YOUR INSTRUCTIONS. Wherever the string "Скидка" shows up in the records below, return that line.

[Extracted records]

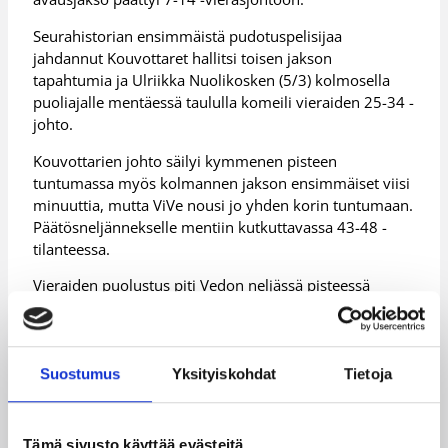
Seurahistorian ensimmäistä pudotuspelisijaa
jahdannut Kouvottaret hallitsi toisen jakson
tapahtumia ja Ulriikka Nuolikosken (5/3) kolmosella
puoliajalle mentäessä taululla komeili vieraiden 25-34 -
johto.
Kouvottarien johto säilyi kymmenen pisteen
tuntumassa myös kolmannen jakson ensimmäiset viisi
minuuttia, mutta ViVe nousi jo yhden korin tuntumaan.
Päätösneljännekselle mentiin kutkuttavassa 43-48 -
tilanteessa.
Vieraiden puolustus piti Vedon neljässä pisteessä
viimeisellä jaksolla, kun samalla toisessa päässä
Whitney Frazier (15/14) johdatti Kouvottaret voittoon
sekä pudotuspeleihin.
Suostumus
Yksityiskohdat
Tietoja
Frazierin lisäksi voittajilta korisukkaa heiluttivat Nyshia
Hammonds (15/8/5) ja Jacqueline Luna-Castro (21/9).
Vimpeliltä kaksinumeroisille pisteille pääsivät Lotta-
Tämä sivusto käyttää evästeitä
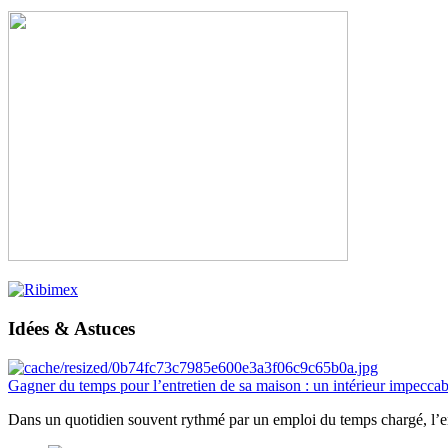
Idées & Astuces
Gagner du temps pour l’entretien de sa maison : un intérieur impeccab
Dans un quotidien souvent rythmé par un emploi du temps chargé, l’ent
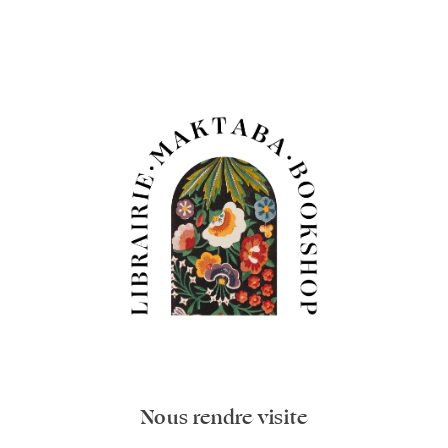
Nous rendre visite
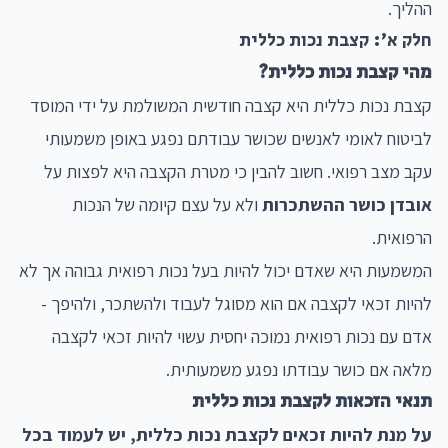
ההליך.
חלק א': קצבת נכות כללית
מהי קצבת נכות כללית?
קצבת נכות כללית היא קצבה חודשית המשולמת על ידי המוסד
לביטוח לאומי לאנשים שכושר עבודתם נפגע באופן משמעותי
עקב מצב רפואי. חשוב להבין כי מטרת הקצבה היא לפצות על
אובדן כושר ההשתכרות
ולא על עצם קיומה של הנכות
הרפואית.
המשמעות היא שאדם יכול להיות בעל נכות רפואית גבוהה אך לא
להיות זכאי לקצבה אם הוא מסוגל לעבוד ולהשתכר, ולהיפך -
אדם עם נכות רפואית נמוכה יחסית עשוי להיות זכאי לקצבה
מלאה אם כושר עבודתו נפגע משמעותית.
תנאי הזכאות לקצבת נכות כללית
על מנת להיות זכאים לקצבת נכות כללית, יש לעמוד בכל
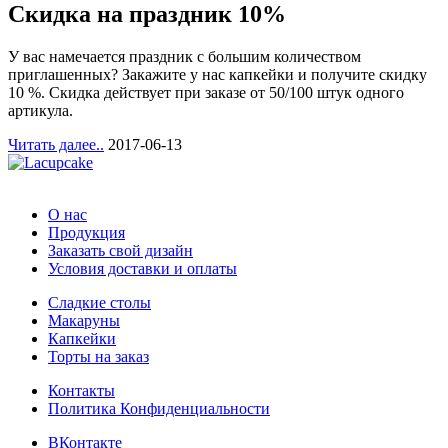
Скидка на праздник 10%
У вас намечается праздник с большим количеством
приглашенных? Закажите у нас капкейки и получите скидку
10 %. Скидка действует при заказе от 50/100 штук одного
артикула.
Читать далее..
2017-06-13
О нас
Продукция
Заказать свой дизайн
Условия доставки и оплаты
Сладкие столы
Макаруны
Капкейки
Торты на заказ
Контакты
Политика Конфиденциальности
ВКонтакте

ANSWER TO THIS EXERCISE.
Скидка на праздник 10%
10 %. Скидка действует при заказе от 50/100 штук одного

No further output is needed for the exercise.